The Big Monitoring Project

21 February 2015 | Will Moy

[Last updated 9 Mar: progress is here but still need lots of help].

There’s a myth in politics that what the Prime Minister says matters. Actually, as he knows, and everybody who wants his job knows, it only matters much if he says it enough times. 'Long term economic plan’, anyone?

The Big Monitoring Project

So how we will spot and get ahead of all those claims? We need your help to build the tools that can monitor this election properly and level the playing field between big-spending political parties and the rest of us.

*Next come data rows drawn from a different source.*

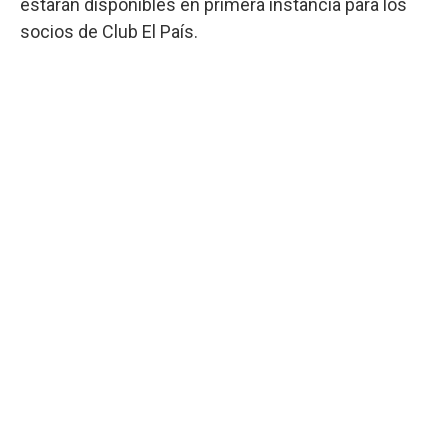
estarán disponibles en primera instancia para los
socios de Club El País.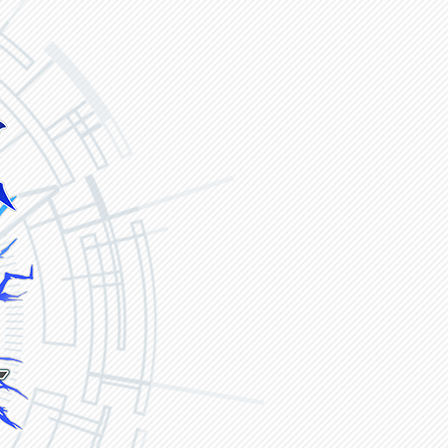
ヴァンガード ZERO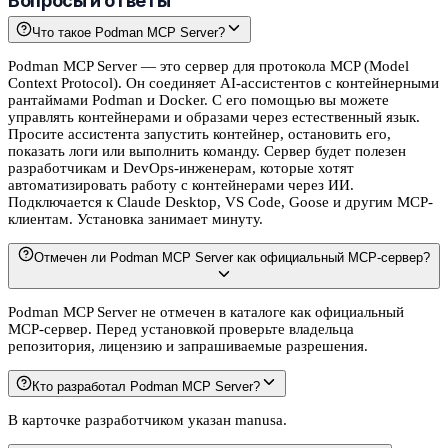
Вопросы и ответы
Что такое Podman MCP Server?
Podman MCP Server — это сервер для протокола MCP (Model
Context Protocol). Он соединяет AI-ассистентов с контейнерными
рантаймами Podman и Docker. С его помощью вы можете
управлять контейнерами и образами через естественный язык.
Просите ассистента запустить контейнер, остановить его,
показать логи или выполнить команду. Сервер будет полезен
разработчикам и DevOps-инженерам, которые хотят
автоматизировать работу с контейнерами через ИИ.
Подключается к Claude Desktop, VS Code, Goose и другим MCP-
клиентам. Установка занимает минуту.
Отмечен ли Podman MCP Server как официальный MCP-сервер?
Podman MCP Server не отмечен в каталоге как официальный
MCP-сервер. Перед установкой проверьте владельца
репозитория, лицензию и запрашиваемые разрешения.
Кто разработал Podman MCP Server?
В карточке разработчиком указан manusa.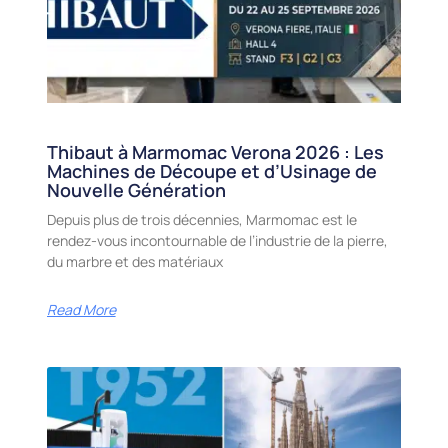
Thibaut à Marmomac Verona 2026 : Les
Machines de Découpe et d’Usinage de
Nouvelle Génération
Depuis plus de trois décennies, Marmomac est le
rendez-vous incontournable de l’industrie de la pierre,
du marbre et des matériaux
Read More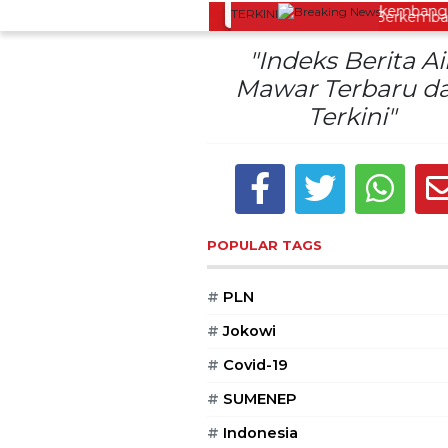
TERKINI
onosobo Dorong Oleh-Oleh Khas Dieng Semakin Berkembang
"Indeks Berita Ai
Mawar Terbaru d
Terkini"
POPULAR TAGS
#
PLN
#
Jokowi
#
Covid-19
#
SUMENEP
#
Indonesia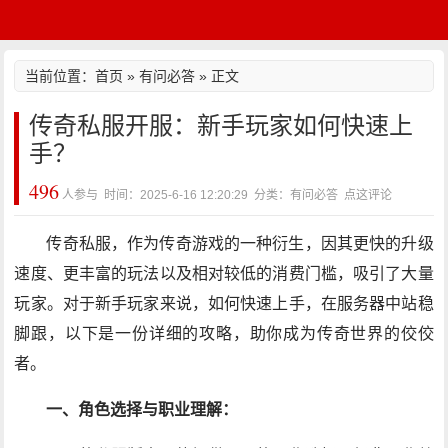
当前位置：
首页
»
有问必答
» 正文
传奇私服开服：新手玩家如何快速上
手？
496
人参与 时间：2025-6-16 12:20:29 分类：有问必答
点这评论
传奇私服，作为传奇游戏的一种衍生，因其更快的升级
速度、更丰富的玩法以及相对较低的消费门槛，吸引了大量
玩家。对于新手玩家来说，如何快速上手，在服务器中站稳
脚跟，以下是一份详细的攻略，助你成为传奇世界的佼佼
者。
一、角色选择与职业理解：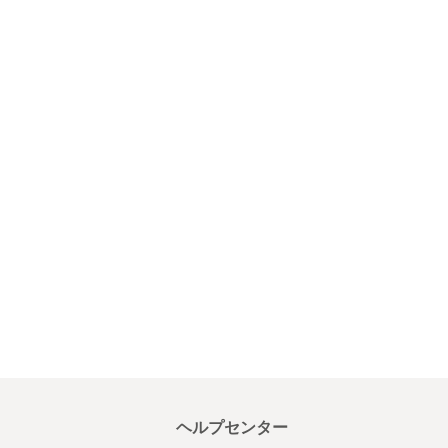
ヘルプセンター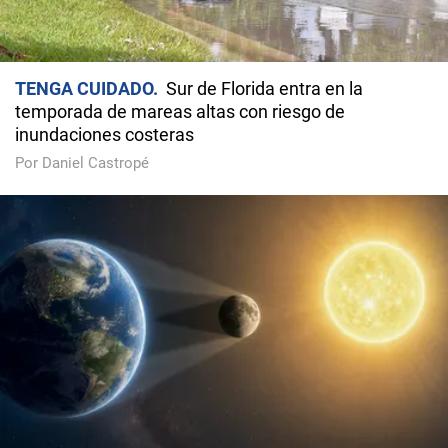
TENGA CUIDADO
Sur de Florida entra en la
temporada de mareas altas con riesgo de
inundaciones costeras
Por Daniel Castropé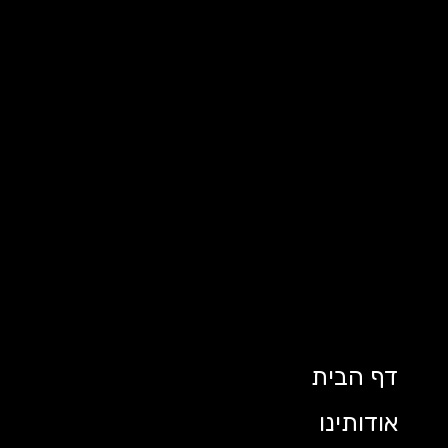
דף הבית
אודותינו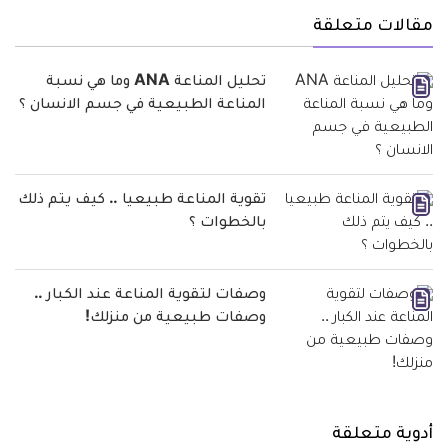
مقالات متعلقة
تحليل المناعة ANA وما هي نسبة
المناعة الطبيعية في جسم الانسان ؟
تقوية المناعة طبيعيا .. كيف يتم ذلك
بالخطوات ؟
وصفات لتقوية المناعة عند الكبار ..
وصفات طبيعية من منزلك!
أدوية متعلقة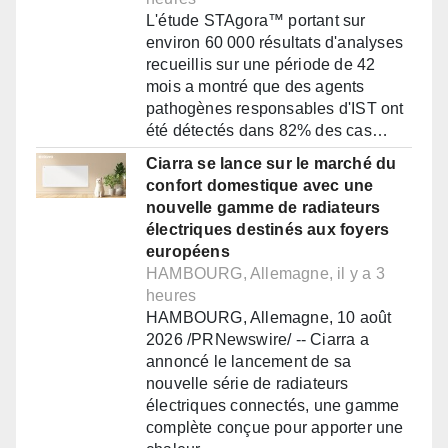
L'étude STAgora™ portant sur
environ 60 000 résultats d'analyses
recueillis sur une période de 42
mois a montré que des agents
pathogènes responsables d'IST ont
été détectés dans 82% des cas…
Ciarra se lance sur le marché du
confort domestique avec une
nouvelle gamme de radiateurs
électriques destinés aux foyers
européens
HAMBOURG, Allemagne, il y a 3
heures
HAMBOURG, Allemagne, 10 août
2026 /PRNewswire/ -- Ciarra a
annoncé le lancement de sa
nouvelle série de radiateurs
électriques connectés, une gamme
complète conçue pour apporter une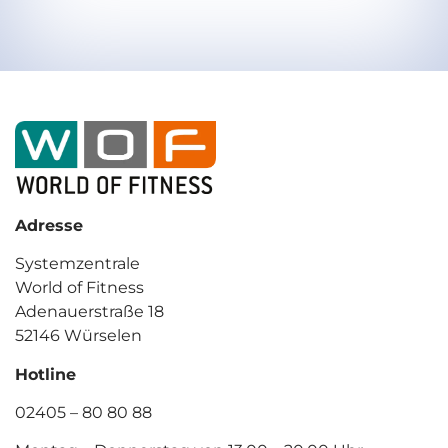
Adresse
Systemzentrale
World of Fitness
Adenauerstraße 18
52146 Würselen
Hotline
02405 – 80 80 88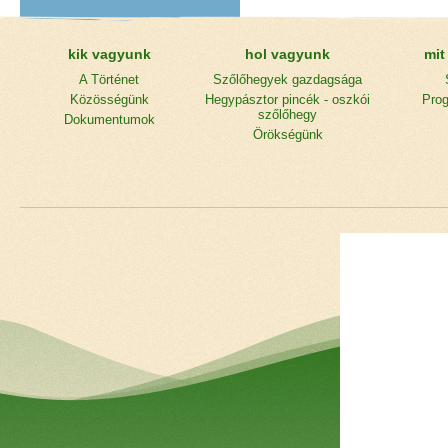
kik vagyunk
hol vagyunk
mit
A Történet
Szőlőhegyek gazdagsága
Közösségünk
Hegypásztor pincék - oszkói
Prog
szőlőhegy
Dokumentumok
Örökségünk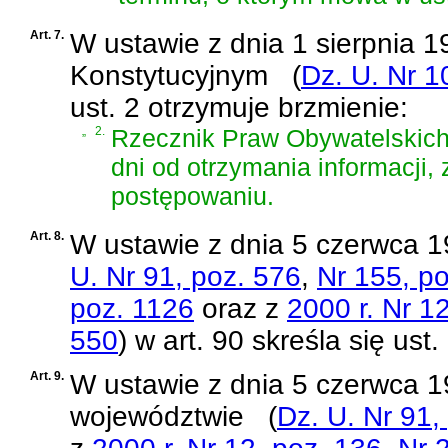
Art. 7.
W
ustawie z dnia 1 sierpnia 1
Konstytucyjnym
(
Dz. U. Nr 1
ust. 2 otrzymuje brzmienie:
„
2.
Rzecznik Praw Obywatelskich
dni od otrzymania informacji, 
postępowaniu.
Art. 8.
W
ustawie z dnia 5 czerwca 
U. Nr 91, poz. 576
,
Nr 155, p
poz. 1126
oraz z
2000 r. Nr 1
550
)
w art. 90 skreśla się ust. 
Art. 9.
W
ustawie z dnia 5 czerwca 19
województwie
(
Dz. U. Nr 91,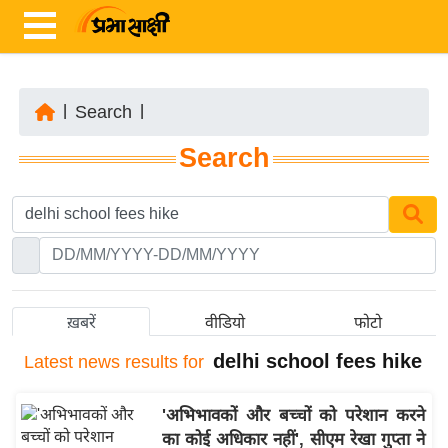
|
Search
|
ता
Search
ज़ा
ख
ब
र
रा
ष्ट्री
ख़बरें
वीडियो
फोटो
य
delhi school fees hike
Latest
news results for
अं
त
'अभिभावकों और बच्चों को परेशान करने
र्रा
का कोई अधिकार नहीं', सीएम रेखा गुप्ता ने
ष्ट्री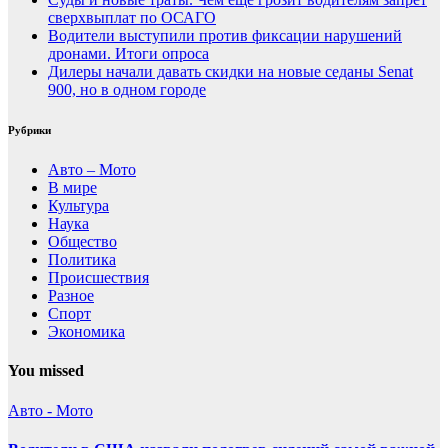
сверхвыплат по ОСАГО
Водители выступили против фиксации нарушений
дронами. Итоги опроса
Дилеры начали давать скидки на новые седаны Senat
900, но в одном городе
Рубрики
Авто – Мото
В мире
Культура
Наука
Общество
Политика
Происшествия
Разное
Спорт
Экономика
You missed
Авто - Мото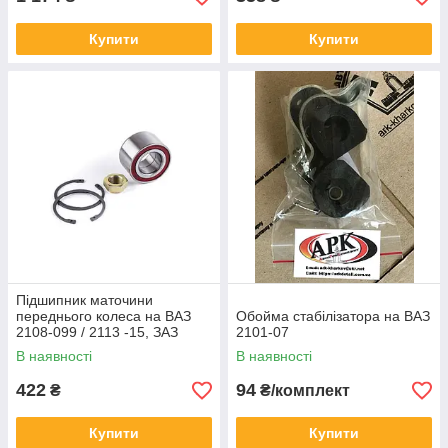
Купити
Купити
Підшипник маточини
переднього колеса на ВАЗ
Обойма стабілізатора на ВАЗ
2108-099 / 2113 -15, ЗАЗ
2101-07
1102, 1103, 1105
В наявності
В наявності
422
94
₴
₴/комплект
Купити
Купити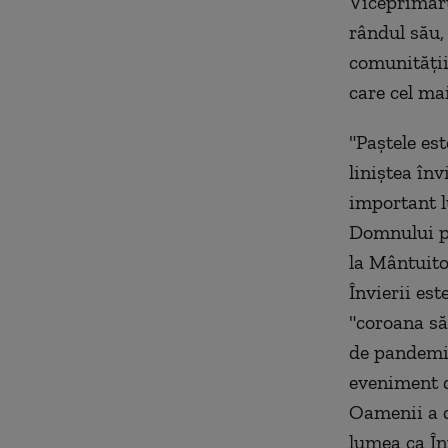
Viceprimaru
rândul său,
comunităţii 
care cel ma
"Paştele es
liniştea în
important lu
Domnului pe
la Mântuito
Învierii est
"coroana să
de pandemie
eveniment d
Oamenii a d
lumea ca Î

Here’s some things we want to cover, and how you can help if you've got technical skills —

  • Television. To pull out subtitles, we need someone to spend some time getting dvbstream, VLC or similar to work with CCExtractor. Not too hard but needs patience and decent linux skills. We also want to save the actual recordings too. (UPDATE have a working machine, now need to stitch the software together)
  • Email. A tool that will scrape an email account, given account details (we’d like to record what the party and candidate mailing lists are saying). Not too hard.
  • Twitter. A robust scraper for ongoing tweets, given a list of twitter handles and API keys. (UPDATE We have working but not terribly robust code for this, that I will get on github asap).
  • Past tweets. A robust scraper for past tweets, given a list of twitter handles and API keys. You can go back about 3,000 tweets with the API. (UPDATE Ditto).
  • Facebook. A scraper for facebook pages, if that’s possible.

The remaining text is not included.